事業者が日本版DBSに基づき、従事者による性暴力や「不適切な行為」の疑いを把握した際、それが児童福祉法等における性的虐待に該当する場合には、両方の法律に基づいた適切な対応が求められます。

  • 一体的対応: 性暴力事案が発生した際、事業者は日本版DBSに基づく措置を講じる一方で、児童福祉法等に基づき所管行政庁(児童相談所等)と密接に連携し、統一的な方針の下で一体的に対応する必要があります。
  • 通報の義務: 保育所や児童養護施設などの施設において性的虐待(の疑いを含む)を発見した者は、速やかに都道府県や市町村、児童相談所へ通告しなければならないことが児童福祉法等で定められており、日本版DBSの運用においてもこの義務が前提となります。

3. 施設類型に応じた4つの連携パターン

適用される法令の違いにより、以下の4つのパターンで連携フローが整理されています。

  • パターン1(児童養護施設、乳児院等): 児童福祉法に基づき、性的虐待(被措置児童等虐待)として児童相談所との密接な連携が不可欠な対応。

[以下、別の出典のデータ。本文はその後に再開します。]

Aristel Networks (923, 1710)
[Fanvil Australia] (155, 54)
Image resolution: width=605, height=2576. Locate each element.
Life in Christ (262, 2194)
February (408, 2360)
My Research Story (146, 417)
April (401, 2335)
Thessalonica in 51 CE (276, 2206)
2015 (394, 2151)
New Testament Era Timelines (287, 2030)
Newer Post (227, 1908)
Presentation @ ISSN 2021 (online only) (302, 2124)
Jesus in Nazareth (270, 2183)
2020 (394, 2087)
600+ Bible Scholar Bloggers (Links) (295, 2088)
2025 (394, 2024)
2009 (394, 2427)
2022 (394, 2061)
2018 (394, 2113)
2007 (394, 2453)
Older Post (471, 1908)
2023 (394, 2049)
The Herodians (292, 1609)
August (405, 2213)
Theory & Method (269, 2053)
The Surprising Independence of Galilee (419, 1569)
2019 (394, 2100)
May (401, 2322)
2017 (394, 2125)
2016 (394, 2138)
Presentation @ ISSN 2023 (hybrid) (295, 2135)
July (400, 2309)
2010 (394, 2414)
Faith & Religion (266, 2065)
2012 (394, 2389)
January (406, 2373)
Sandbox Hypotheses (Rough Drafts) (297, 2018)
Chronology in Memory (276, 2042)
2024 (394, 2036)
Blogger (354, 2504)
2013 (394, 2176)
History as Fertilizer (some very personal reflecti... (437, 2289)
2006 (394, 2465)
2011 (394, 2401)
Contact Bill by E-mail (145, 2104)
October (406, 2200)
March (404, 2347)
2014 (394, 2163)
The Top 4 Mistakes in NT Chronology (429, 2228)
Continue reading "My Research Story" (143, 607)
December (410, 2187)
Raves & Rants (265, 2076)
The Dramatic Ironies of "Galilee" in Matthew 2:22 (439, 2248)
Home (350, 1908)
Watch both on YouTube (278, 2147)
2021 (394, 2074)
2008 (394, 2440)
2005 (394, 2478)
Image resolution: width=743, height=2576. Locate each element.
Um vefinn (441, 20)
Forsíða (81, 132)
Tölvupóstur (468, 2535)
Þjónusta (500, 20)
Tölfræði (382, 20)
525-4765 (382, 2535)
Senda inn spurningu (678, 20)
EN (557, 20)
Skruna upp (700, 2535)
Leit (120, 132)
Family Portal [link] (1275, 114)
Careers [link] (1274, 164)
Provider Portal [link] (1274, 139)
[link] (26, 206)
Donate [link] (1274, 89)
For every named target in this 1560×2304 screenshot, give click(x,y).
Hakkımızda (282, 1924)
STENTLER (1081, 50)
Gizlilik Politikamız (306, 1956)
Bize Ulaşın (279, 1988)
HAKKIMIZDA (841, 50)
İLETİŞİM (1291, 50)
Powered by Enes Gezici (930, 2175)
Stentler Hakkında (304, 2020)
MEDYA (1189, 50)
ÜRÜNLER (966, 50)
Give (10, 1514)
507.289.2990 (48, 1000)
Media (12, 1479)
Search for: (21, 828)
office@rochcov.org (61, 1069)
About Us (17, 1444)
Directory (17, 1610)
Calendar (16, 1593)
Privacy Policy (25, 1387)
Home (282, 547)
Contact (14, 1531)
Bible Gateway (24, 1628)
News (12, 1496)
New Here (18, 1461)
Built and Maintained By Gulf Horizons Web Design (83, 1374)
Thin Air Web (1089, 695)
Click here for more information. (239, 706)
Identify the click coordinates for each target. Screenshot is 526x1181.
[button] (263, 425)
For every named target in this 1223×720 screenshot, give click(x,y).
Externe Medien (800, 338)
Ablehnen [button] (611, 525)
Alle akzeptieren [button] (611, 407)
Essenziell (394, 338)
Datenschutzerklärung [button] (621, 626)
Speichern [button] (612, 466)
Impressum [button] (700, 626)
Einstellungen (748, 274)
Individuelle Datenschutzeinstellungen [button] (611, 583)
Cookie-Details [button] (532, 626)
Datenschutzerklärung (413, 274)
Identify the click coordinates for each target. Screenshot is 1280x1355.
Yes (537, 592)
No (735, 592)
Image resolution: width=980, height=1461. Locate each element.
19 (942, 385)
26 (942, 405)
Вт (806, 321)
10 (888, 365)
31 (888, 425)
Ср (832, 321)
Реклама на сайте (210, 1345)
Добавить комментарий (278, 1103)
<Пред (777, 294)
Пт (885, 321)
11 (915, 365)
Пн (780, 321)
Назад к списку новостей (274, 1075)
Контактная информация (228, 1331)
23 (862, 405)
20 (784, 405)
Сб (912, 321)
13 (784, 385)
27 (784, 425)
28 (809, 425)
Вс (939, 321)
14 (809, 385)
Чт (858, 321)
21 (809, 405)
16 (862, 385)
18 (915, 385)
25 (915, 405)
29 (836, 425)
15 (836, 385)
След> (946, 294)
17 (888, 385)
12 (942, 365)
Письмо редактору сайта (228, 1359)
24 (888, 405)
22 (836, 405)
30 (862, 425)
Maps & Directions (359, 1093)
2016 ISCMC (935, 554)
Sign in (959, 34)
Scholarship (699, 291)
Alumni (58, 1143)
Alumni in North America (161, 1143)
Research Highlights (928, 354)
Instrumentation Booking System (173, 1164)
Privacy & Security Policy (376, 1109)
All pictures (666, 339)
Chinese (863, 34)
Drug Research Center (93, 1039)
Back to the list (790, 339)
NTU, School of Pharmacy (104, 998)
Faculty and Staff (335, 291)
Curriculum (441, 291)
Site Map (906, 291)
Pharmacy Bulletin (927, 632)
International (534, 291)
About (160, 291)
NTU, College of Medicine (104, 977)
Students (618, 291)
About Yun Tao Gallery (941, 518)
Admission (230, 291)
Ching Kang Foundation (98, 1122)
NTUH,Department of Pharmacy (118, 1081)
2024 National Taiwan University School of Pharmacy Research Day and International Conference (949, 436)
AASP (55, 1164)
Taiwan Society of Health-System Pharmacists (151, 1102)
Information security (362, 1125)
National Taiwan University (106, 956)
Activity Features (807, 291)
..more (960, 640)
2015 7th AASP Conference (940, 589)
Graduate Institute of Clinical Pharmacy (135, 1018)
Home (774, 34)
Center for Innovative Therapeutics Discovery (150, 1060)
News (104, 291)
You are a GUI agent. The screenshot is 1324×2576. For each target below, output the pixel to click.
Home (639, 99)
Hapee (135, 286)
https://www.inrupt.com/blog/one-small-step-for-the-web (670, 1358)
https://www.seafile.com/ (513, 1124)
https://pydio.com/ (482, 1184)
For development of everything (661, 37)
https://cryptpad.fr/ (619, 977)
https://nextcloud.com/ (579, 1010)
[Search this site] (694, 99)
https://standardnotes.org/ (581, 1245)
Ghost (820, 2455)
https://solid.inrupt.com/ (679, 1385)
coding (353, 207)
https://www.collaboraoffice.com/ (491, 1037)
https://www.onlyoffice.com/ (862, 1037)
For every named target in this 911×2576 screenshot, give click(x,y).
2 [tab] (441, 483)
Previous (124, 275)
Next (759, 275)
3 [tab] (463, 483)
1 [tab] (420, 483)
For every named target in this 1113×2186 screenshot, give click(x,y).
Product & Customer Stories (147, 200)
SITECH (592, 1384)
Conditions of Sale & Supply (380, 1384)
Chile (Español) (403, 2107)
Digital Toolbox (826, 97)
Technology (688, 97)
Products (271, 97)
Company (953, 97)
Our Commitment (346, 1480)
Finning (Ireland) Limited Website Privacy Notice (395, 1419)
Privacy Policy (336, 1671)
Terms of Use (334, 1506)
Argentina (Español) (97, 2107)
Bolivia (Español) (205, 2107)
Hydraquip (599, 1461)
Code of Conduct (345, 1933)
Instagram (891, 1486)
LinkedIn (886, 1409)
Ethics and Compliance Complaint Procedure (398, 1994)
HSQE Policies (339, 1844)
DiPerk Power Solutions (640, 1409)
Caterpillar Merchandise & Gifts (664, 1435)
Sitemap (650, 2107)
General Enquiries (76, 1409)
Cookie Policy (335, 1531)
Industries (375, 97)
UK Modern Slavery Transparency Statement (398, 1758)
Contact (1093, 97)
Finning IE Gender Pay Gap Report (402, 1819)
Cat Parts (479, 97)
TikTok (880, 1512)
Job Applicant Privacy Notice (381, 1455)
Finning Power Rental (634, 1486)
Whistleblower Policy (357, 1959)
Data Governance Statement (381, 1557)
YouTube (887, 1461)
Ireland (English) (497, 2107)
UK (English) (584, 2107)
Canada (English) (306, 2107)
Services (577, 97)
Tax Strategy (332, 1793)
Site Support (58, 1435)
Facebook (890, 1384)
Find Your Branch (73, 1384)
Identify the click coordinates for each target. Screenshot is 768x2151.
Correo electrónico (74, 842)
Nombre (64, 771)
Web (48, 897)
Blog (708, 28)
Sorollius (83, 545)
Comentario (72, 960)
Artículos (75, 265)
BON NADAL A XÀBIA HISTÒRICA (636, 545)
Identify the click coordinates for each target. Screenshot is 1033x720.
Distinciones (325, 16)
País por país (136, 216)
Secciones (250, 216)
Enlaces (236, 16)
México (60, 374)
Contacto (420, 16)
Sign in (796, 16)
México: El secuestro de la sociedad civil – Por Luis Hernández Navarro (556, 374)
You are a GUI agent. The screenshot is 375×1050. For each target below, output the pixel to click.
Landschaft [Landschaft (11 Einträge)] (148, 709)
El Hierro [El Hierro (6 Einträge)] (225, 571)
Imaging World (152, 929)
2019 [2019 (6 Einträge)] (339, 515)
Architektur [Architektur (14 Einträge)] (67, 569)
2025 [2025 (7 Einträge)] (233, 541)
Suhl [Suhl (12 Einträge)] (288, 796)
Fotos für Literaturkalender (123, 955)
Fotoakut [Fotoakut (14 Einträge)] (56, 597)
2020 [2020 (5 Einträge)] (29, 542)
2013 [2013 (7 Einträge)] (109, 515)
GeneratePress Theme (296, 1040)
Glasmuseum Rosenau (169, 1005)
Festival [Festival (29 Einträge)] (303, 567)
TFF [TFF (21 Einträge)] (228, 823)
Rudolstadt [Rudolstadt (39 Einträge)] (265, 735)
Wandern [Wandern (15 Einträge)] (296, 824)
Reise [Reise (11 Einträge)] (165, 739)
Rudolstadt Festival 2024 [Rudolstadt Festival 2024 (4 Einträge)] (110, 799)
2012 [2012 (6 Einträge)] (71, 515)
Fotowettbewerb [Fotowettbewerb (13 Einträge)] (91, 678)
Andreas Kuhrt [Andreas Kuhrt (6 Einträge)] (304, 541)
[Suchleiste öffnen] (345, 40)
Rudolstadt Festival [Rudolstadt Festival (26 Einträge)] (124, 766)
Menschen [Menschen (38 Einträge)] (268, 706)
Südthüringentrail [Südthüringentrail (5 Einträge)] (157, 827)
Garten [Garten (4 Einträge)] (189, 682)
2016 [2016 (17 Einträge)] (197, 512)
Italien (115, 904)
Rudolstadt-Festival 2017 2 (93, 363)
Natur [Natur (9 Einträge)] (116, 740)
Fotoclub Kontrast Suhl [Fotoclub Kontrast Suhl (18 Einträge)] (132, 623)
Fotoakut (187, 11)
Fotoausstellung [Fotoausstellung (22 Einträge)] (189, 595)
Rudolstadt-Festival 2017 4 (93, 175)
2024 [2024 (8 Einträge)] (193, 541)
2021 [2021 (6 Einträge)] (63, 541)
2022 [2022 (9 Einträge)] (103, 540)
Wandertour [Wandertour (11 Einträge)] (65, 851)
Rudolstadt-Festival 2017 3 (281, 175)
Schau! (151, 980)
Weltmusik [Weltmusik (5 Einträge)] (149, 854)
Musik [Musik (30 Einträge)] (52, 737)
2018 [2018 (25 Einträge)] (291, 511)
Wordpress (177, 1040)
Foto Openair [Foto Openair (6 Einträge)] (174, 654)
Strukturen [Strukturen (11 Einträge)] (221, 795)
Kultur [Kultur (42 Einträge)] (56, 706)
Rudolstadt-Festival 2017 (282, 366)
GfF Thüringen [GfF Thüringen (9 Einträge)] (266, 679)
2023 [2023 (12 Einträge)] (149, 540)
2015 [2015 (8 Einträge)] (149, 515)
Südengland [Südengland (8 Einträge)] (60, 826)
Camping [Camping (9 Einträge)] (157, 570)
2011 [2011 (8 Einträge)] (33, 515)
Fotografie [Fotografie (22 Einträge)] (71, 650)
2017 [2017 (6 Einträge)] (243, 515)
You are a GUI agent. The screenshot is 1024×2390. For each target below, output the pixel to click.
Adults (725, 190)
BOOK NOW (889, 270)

  • パターン2(保育所、障害児施設等): 児童福祉法や障害者虐待防止法に基づき、性的虐待として所管行政庁へ通報し、指導・助言を受ける対応。

  • パターン3・4(幼稚園、小中高校等): 日本版DBSに加え、教員性暴力等防止法に基づき、教育委員会等と連携して教員免許の失効・取上げ等の措置を行う対応。

4. 加害プロセス(グルーミング)の早期遮断

日本版DBSでは、犯罪に至る前の段階である「不適切な行為」を定義し、事実確認を行うプロセスを設けています。これは、虐待の加害者がこどもとの距離を縮め、信頼を得て依存させる「性的グルーミング」の段階で介入することを狙いとしており、虐待の深刻化を未然に防ぐ仕組みとして機能します。

5. 行政機関(こども家庭庁と所轄庁)の監督連携

実効性を確保するため、行政側の監督体制も連携しています。

  • 情報の相互共有: 事業者が法に違反している場合、こども家庭庁と施設の所轄庁(教育委員会や福祉担当部局等)が情報を共有します。

  • 協力した監督: 重大な違反が確認された場合には、国(こども家庭庁)と所轄庁が協力して立入検査や是正命令などの監督業務を行います

6.こどもを守る社会インフラの完成に向けて

児童虐待防止法による「家庭内保護」と、日本版DBSによる「施設内予防」が統合されることで、我が国の児童保護システムは初めて全方位をカバーする「社会インフラ」として結実します。

これからの時代、「知らなかった」「性善説を信じていた」という言い訳は、組織の善管注意義務違反と見なされます。この「こども防御網」の実装は、単なる法令遵守を超え、子どもの人権を社会全体で保障するための、最も基本的かつ戦略的な投資なのです。組織としての継続的な学びとアップデートこそが、子どもたちの未来を守る唯一の確かな道です。